● What the task requires: Without changing a word, repeat the data, and include no pictures.

● Task material:
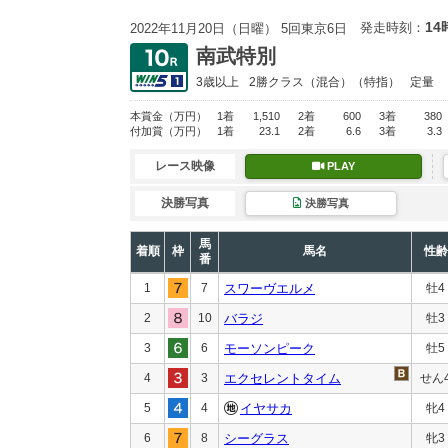
14
発走時刻：
2022年11月20日（日曜） 5回東京6日
南武特別
3歳以上
2勝クラス
（混合）（特指）
定量
本賞金
（万円）
1着
1,510
2着
600
3着
380
付加賞
（万円）
1着
23.1
2着
6.6
3着
3.3
レース映像
PLAY
決勝写真
決勝写真
馬
着順
枠
馬名
性齢
番
1
7
スワーヴエルメ
牡4
2
10
バラジ
牡3
3
6
モーソンピーク
牡5
4
3
エクセレントタイム
せん
5
4
イヤサカ
牝4
6
8
シーグラス
牝3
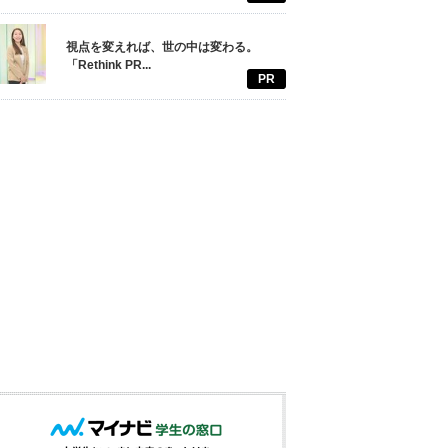
視点を変えれば、世の中は変わる。
「Rethink PR...
PR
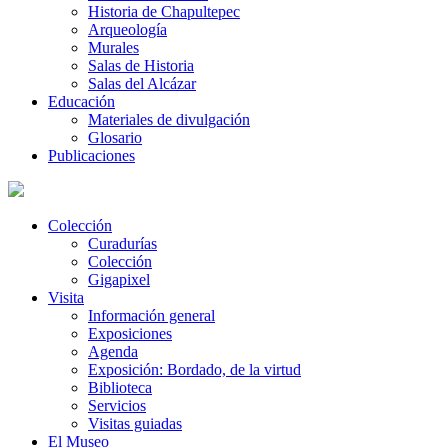
Historia de Chapultepec
Arqueología
Murales
Salas de Historia
Salas del Alcázar
Educación
Materiales de divulgación
Glosario
Publicaciones
Colección
Curadurías
Colección
Gigapixel
Visita
Información general
Exposiciones
Agenda
Exposición: Bordado, de la virtud
Biblioteca
Servicios
Visitas guiadas
El Museo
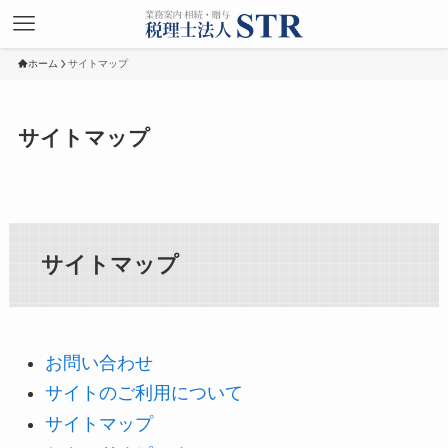
ホーム
サイトマップ
サイトマップ
サイトマップ
お問い合わせ
サイトのご利用について
サイトマップ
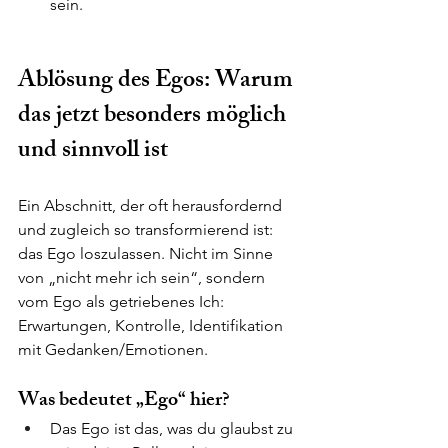
sein.
Ablösung des Egos: Warum 
das jetzt besonders möglich 
und sinnvoll ist
Ein Abschnitt, der oft herausfordernd 
und zugleich so transformierend ist: 
das Ego loszulassen. Nicht im Sinne 
von „nicht mehr ich sein“, sondern 
vom Ego als getriebenes Ich: 
Erwartungen, Kontrolle, Identifikation 
mit Gedanken/Emotionen.
Was bedeutet „Ego“ hier?
Das Ego ist das, was du glaubst zu 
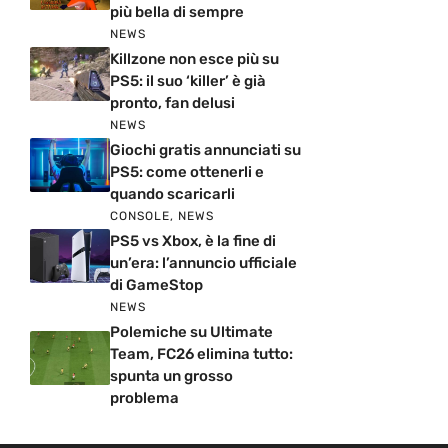
più bella di sempre
NEWS
Killzone non esce più su
PS5: il suo ‘killer’ è già
pronto, fan delusi
NEWS
Giochi gratis annunciati su
PS5: come ottenerli e
quando scaricarli
CONSOLE
,
NEWS
PS5 vs Xbox, è la fine di
un’era: l’annuncio ufficiale
di GameStop
NEWS
Polemiche su Ultimate
Team, FC26 elimina tutto:
spunta un grosso
problema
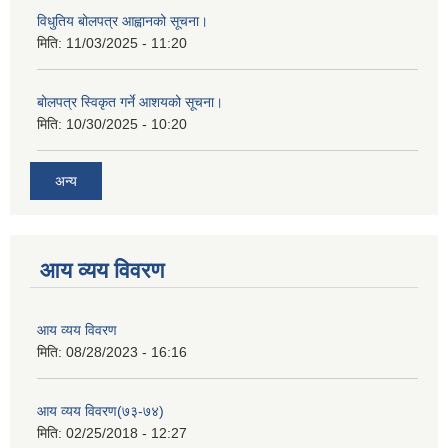
विधुतिय बोलपत्र आह्वानको सूचना।
मिति:
11/03/2025 - 11:20
बोलपत्र स्विकृत गर्ने आशयको सूचना।
मिति:
10/30/2025 - 10:20
अन्य
आय व्यय विवरण
आय व्यय विवरण
मिति:
08/28/2023 - 16:16
आय व्यय विवरण(७३-७४)
मिति:
02/25/2018 - 12:27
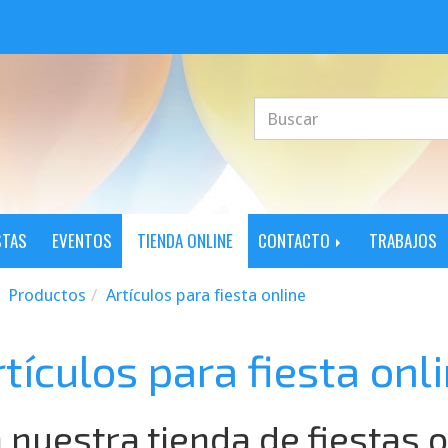
STAS
EVENTOS
TIENDA ONLINE
CONTACTO
TRABAJOS
Productos
Artículos para fiesta online
tículos para fiesta onl
 nuestra tienda de fiestas 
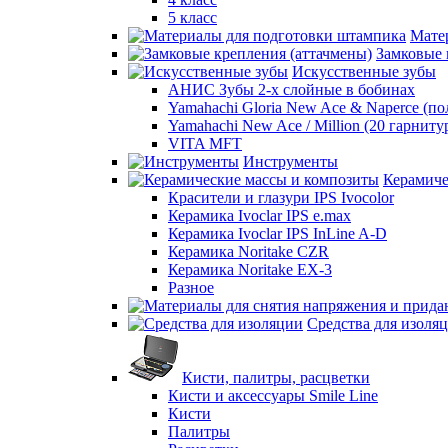
5 класс
Мате
Замковые 
Искусственные зубы
АНИС Зубы 2-х слойные в бобинах
Yamahachi Gloria New Ace & Naperce (п
Yamahachi New Ace / Million (20 гарниту
VITA MFT
Инструменты
Керамиче
Красители и глазури IPS Ivocolor
Керамика Ivoclar IPS e.max
Керамика Ivoclar IPS InLine A-D
Керамика Noritake CZR
Керамика Noritake EX-3
Разное
Средства для изоля
Кисти, палитры, расцветки
Кисти и аксессуары Smile Line
Кисти
Палитры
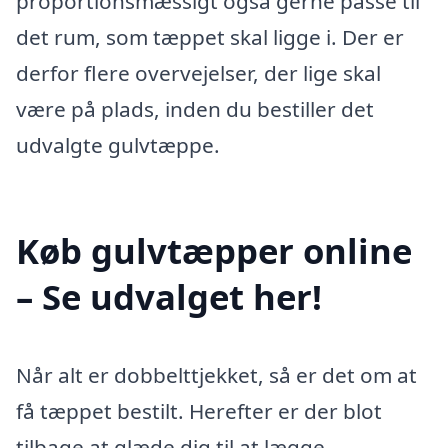
proportionsmæssigt også gerne passe til
det rum, som tæppet skal ligge i. Der er
derfor flere overvejelser, der lige skal
være på plads, inden du bestiller det
udvalgte gulvtæppe.
Køb gulvtæpper online
– Se udvalget her!
Når alt er dobbelttjekket, så er det om at
få tæppet bestilt. Herefter er der blot
tilbage at glæde dig til at lægge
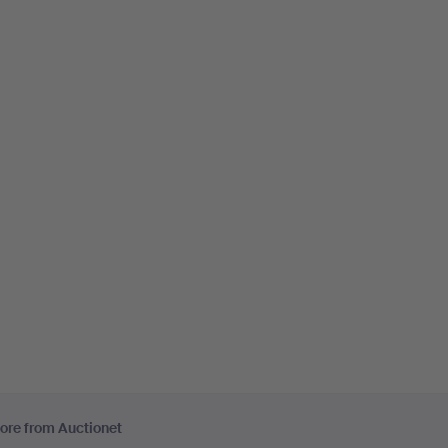
ore from Auctionet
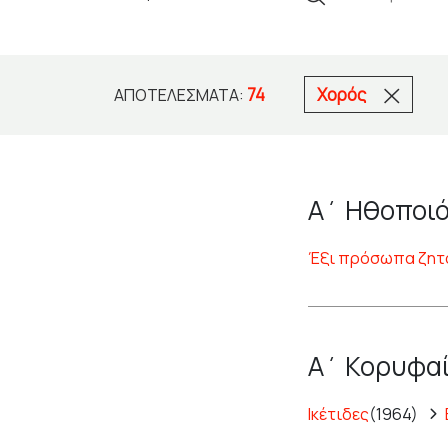
74
Χορός
ΑΠΟΤΕΛΈΣΜΑΤΑ:
Α΄ Ηθοποιό
Έξι πρόσωπα ζητ
Α΄ Κορυφαί
Ικέτιδες
(1964)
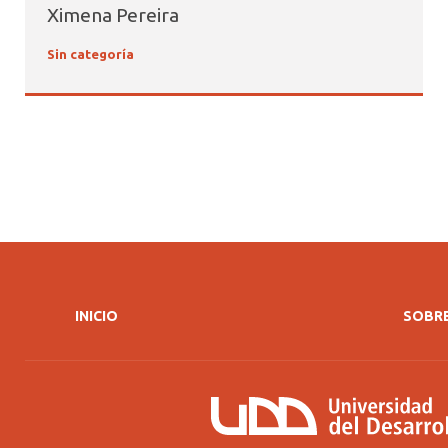
Ximena Pereira
Sin categoría
INICIO
SOBRE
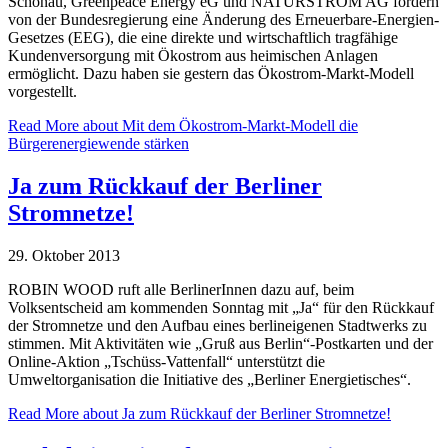
Schönau, Greenpeace Energy eG und NATURSTROM AG fordern
von der Bundesregierung eine Änderung des Erneuerbare-Energien-
Gesetzes (EEG), die eine direkte und wirtschaftlich tragfähige
Kundenversorgung mit Ökostrom aus heimischen Anlagen
ermöglicht. Dazu haben sie gestern das Ökostrom-Markt-Modell
vorgestellt.
Read More
about Mit dem Ökostrom-Markt-Modell die
Bürgerenergiewende stärken
Ja zum Rückkauf der Berliner
Stromnetze!
29. Oktober 2013
ROBIN WOOD ruft alle BerlinerInnen dazu auf, beim
Volksentscheid am kommenden Sonntag mit „Ja“ für den Rückkauf
der Stromnetze und den Aufbau eines berlineigenen Stadtwerks zu
stimmen. Mit Aktivitäten wie „Gruß aus Berlin“-Postkarten und der
Online-Aktion „Tschüss-Vattenfall“ unterstützt die
Umweltorganisation die Initiative des „Berliner Energietisches“.
Read More
about Ja zum Rückkauf der Berliner Stromnetze!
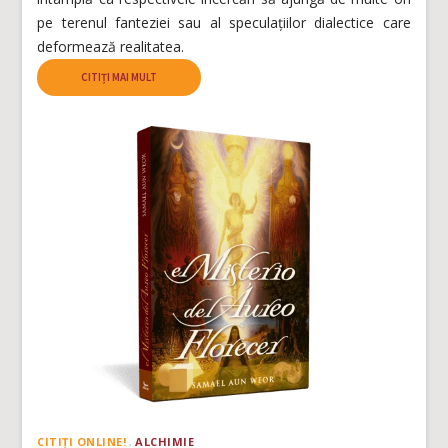
pe terenul fanteziei sau al speculațiilor dialectice care
deformează realitatea.
CITIȚI MAI MULT
CITIȚI ONLINE!
ALCHIMIE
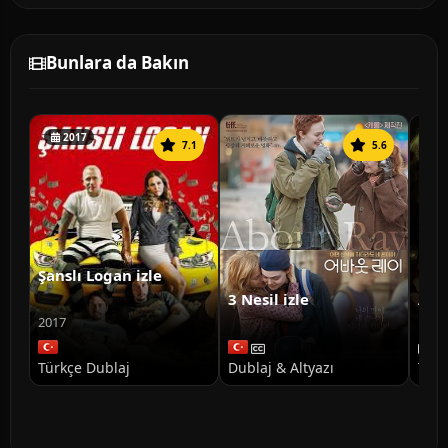
Bunlara da Bakın
2017
7.1
5.6
Şanslı Logan izle
3 Nesil izle
Ann
Doğ
2017
Türkçe Dublaj
Dublaj & Altyazı
Türk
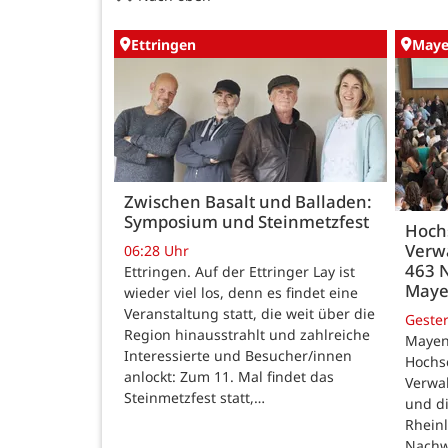
Ettringen
May
Zwischen Basalt und Balladen:
Symposium und Steinmetzfest
Hoch
Verw
06:28 Uhr
463 
Ettringen. Auf der Ettringer Lay ist
May
wieder viel los, denn es findet eine
Veranstaltung statt, die weit über die
Geste
Region hinausstrahlt und zahlreiche
Mayen
Interessierte und Besucher/innen
Hochsc
anlockt: Zum 11. Mal findet das
Verwal
Steinmetzfest statt,…
und d
Rheinl
Nachw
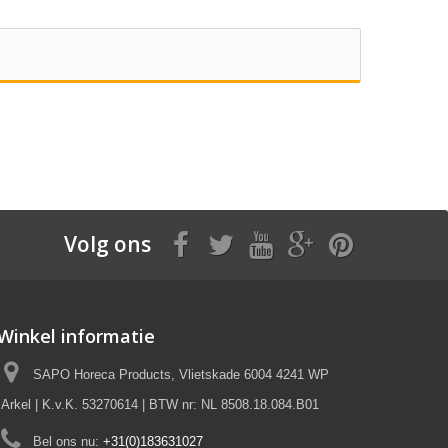
Volg ons
Winkel informatie
SAPO Horeca Products, Vlietskade 6004 4241 WP
Arkel | K.v.K. 53270614 | BTW nr: NL 8508.18.084.B01
Bel ons nu:
+31(0)183631027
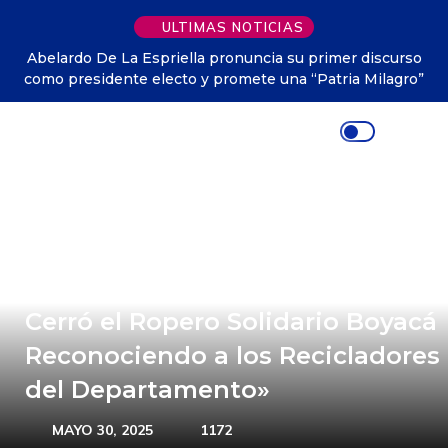
ULTIMAS NOTICIAS
mer discurso
Colombia tendrá un nuevo festivo nacional en h
ria Milagro”
Virgen de Chiquinquirá
«Con Dignidad y Gratitud: Así
Cerró el Ropero Solidario Boyacá
Reconociendo a los Recicladores
del Departamento»
MAYO 30, 2025
1172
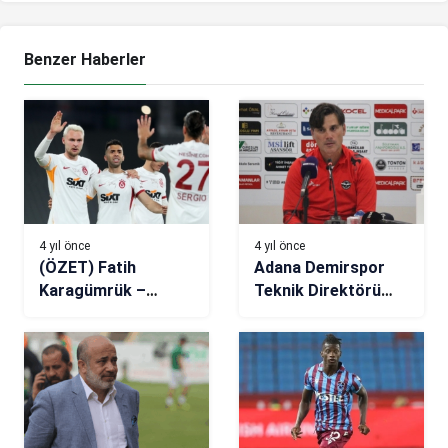
Benzer Haberler
4 yıl önce
4 yıl önce
(ÖZET) Fatih
Adana Demirspor
Karagümrük –
Teknik Direktörü
Galatasaray: 0-2
Vincenzo Montella:
Gelişim için
zamanımız var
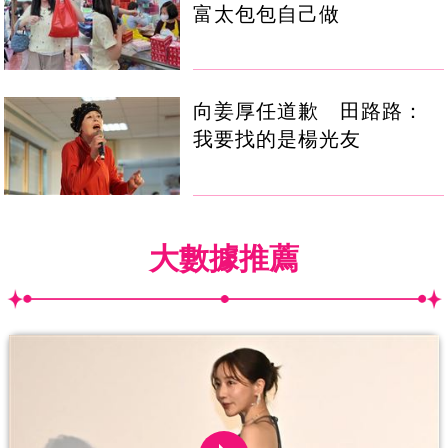
富太包包自己做
向姜厚任道歉 田路路：
我要找的是楊光友
大數據推薦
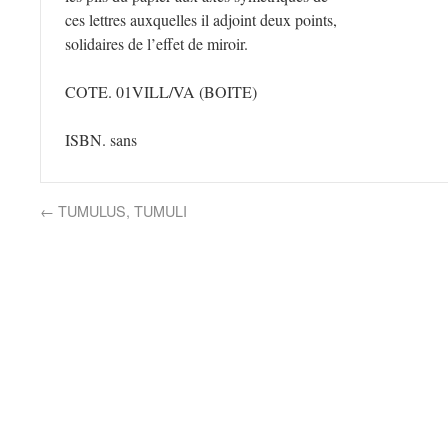
ces lettres auxquelles il adjoint deux points,
solidaires de l’effet de miroir.
COTE. 01VILL/VA
(BOITE)
ISBN. sans
←
TUMULUS, TUMULI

● Answer section:
14
発走時刻：
2022年11月20日（日曜） 5回東京6日
南武特別
3歳以上
2勝クラス
（混合）（特指）
定量
本賞金
（万円）
1着
1,510
2着
600
3着
380
付加賞
（万円）
1着
23.1
2着
6.6
3着
3.3
レース映像
PLAY
決勝写真
決勝写真
馬
着順
枠
馬名
性齢
番
1
7
スワーヴエルメ
牡4
2
10
バラジ
牡3
3
6
モーソンピーク
牡5
4
3
エクセレントタイム
せん
5
4
イヤサカ
牝4
6
8
シーグラス
牝3
視点を変えれば、世の中は変わる。
「Rethink PR...
PR
Historia de Chapultepec
Arqueología
Murales
Salas de Historia
Salas del Alcázar
Educación
Materiales de divulgación
Glosario
Publicaciones
Colección
Curadurías
Colección
Gigapixel
Visita
Información general
Exposiciones
Agenda
Exposición: Bordado, de la virtud
Biblioteca
Servicios
Visitas guiadas
El Museo
ホーム
サイトマップ
サイトマップ
サイトマップ
お問い合わせ
サイトのご利用について
サイトマップ
sein.
Ablösung des Egos: Warum 
das jetzt besonders möglich 
und sinnvoll ist
Ein Abschnitt, der oft herausfordernd 
und zugleich so transformierend ist: 
das Ego loszulassen. Nicht im Sinne 
von „nicht mehr ich sein“, sondern 
vom Ego als getriebenes Ich: 
Erwartungen, Kontrolle, Identifikation 
mit Gedanken/Emotionen.
Was bedeutet „Ego“ hier?
Das Ego ist das, was du glaubst zu 
più bella di sempre
NEWS
Killzone non esce più su
PS5: il suo ‘killer’ è già
pronto, fan delusi
NEWS
Giochi gratis annunciati su
PS5: come ottenerli e
quando scaricarli
CONSOLE
,
NEWS
PS5 vs Xbox, è la fine di
un’era: l’annuncio ufficiale
di GameStop
NEWS
Polemiche su Ultimate
Team, FC26 elimina tutto:
spunta un grosso
problema
विधुतिय बोलपत्र आह्वानको सूचना।
मिति:
11/03/2025 - 11:20
बोलपत्र स्विकृत गर्ने आशयको सूचना।
मिति:
10/30/2025 - 10:20
अन्य
आय व्यय विवरण
आय व्यय विवरण
मिति:
08/28/2023 - 16:16
आय व्यय विवरण(७३-७४)
मिति:
02/25/2018 - 12:27
STAS
EVENTOS
TIENDA ONLINE
CONTACTO
TRABAJOS
Productos
Artículos para fiesta online
tículos para fiesta onl
 nuestra tienda de fiestas 
5 класс
Мате
Замковые 
Искусственные зубы
АНИС Зубы 2-х слойные в бобинах
Yamahachi Gloria New Ace & Naperce (п
Yamahachi New Ace / Million (20 гарниту
VITA MFT
Инструменты
Керамиче
Красители и глазури IPS Ivocolor
Керамика Ivoclar IPS e.max
Керамика Ivoclar IPS InLine A-D
Керамика Noritake CZR
Керамика Noritake EX-3
Разное
Средства для изоля
Кисти, палитры, расцветки
Кисти и аксессуары Smile Line
Кисти
Палитры
proportionsmæssigt også gerne passe til
det rum, som tæppet skal ligge i. Der er
derfor flere overvejelser, der lige skal
være på plads, inden du bestiller det
udvalgte gulvtæppe.
Køb gulvtæpper online
– Se udvalget her!
Når alt er dobbelttjekket, så er det om at
få tæppet bestilt. Herefter er der blot
tilbage at glæde dig til at lægge
ore from Auctionet
74
Χορός
ΑΠΟΤΕΛΈΣΜΑΤΑ:
Α΄ Ηθοποιό
Έξι πρόσωπα ζητ
Α΄ Κορυφαί
Ικέτιδες
(1964)
Ximena Pereira
Sin categoría
INICIO
SOBRE
Schönau, Greenpeace Energy eG und NATURSTROM AG fordern
von der Bundesregierung eine Änderung des Erneuerbare-Energien-
Gesetzes (EEG), die eine direkte und wirtschaftlich tragfähige
Kundenversorgung mit Ökostrom aus heimischen Anlagen
ermöglicht. Dazu haben sie gestern das Ökostrom-Markt-Modell
vorgestellt.
Read More
about Mit dem Ökostrom-Markt-Modell die
Bürgerenergiewende stärken
Ja zum Rückkauf der Berliner
Stromnetze!
29. Oktober 2013
ROBIN WOOD ruft alle BerlinerInnen dazu auf, beim
Volksentscheid am kommenden Sonntag mit „Ja“ für den Rückkauf
der Stromnetze und den Aufbau eines berlineigenen Stadtwerks zu
stimmen. Mit Aktivitäten wie „Gruß aus Berlin“-Postkarten und der
Online-Aktion „Tschüss-Vattenfall“ unterstützt die
Umweltorganisation die Initiative des „Berliner Energietisches“.
Read More
about Ja zum Rückkauf der Berliner Stromnetze!
pe terenul fanteziei sau al speculațiilor dialectice care
deformează realitatea.
CITIȚI MAI MULT
CITIȚI ONLINE!
ALCHIMIE
Bunlara da Bakın
2017
7.1
5.6
Şanslı Logan izle
3 Nesil izle
Ann
Doğ
2017
Türkçe Dublaj
Dublaj & Altyazı
Türk
Ettringen
May
Zwischen Basalt und Balladen:
Symposium und Steinmetzfest
Hoch
Verw
06:28 Uhr
463 
Ettringen. Auf der Ettringer Lay ist
May
wieder viel los, denn es findet eine
Veranstaltung statt, die weit über die
Geste
Region hinausstrahlt und zahlreiche
Mayen
Interessierte und Besucher/innen
Hochsc
anlockt: Zum 11. Mal findet das
Verwal
Steinmetzfest statt,…
und d
Rheinl
Nachw
Volg ons
Winkel informatie
SAPO Horeca Products, Vlietskade 6004 4241 WP
Arkel | K.v.K. 53270614 | BTW nr: NL 8508.18.084.B01
Bel ons nu:
+31(0)183631027
ULTIMAS NOTICIAS
mer discurso
Colombia tendrá un nuevo festivo nacional en h
ria Milagro”
Virgen de Chiquinquirá
«Con Dignidad y Gratitud: Así
Cerró el Ropero Solidario Boyacá
Reconociendo a los Recicladores
del Departamento»
MAYO 30, 2025
1172
Benzer Haberler
4 yıl önce
4 yıl önce
(ÖZET) Fatih
Adana Demirspor
Karagümrük –
Teknik Direktörü
Galatasaray: 0-2
Vincenzo Montella:
Gelişim için
zamanımız var
富太包包自己做
向姜厚任道歉 田路路：
我要找的是楊光友
大數據推薦
ces lettres auxquelles il adjoint deux points,
solidaires de l’effet de miroir.
COTE. 01VILL/VA
(BOITE)
ISBN. sans
←
TUMULUS, TUMULI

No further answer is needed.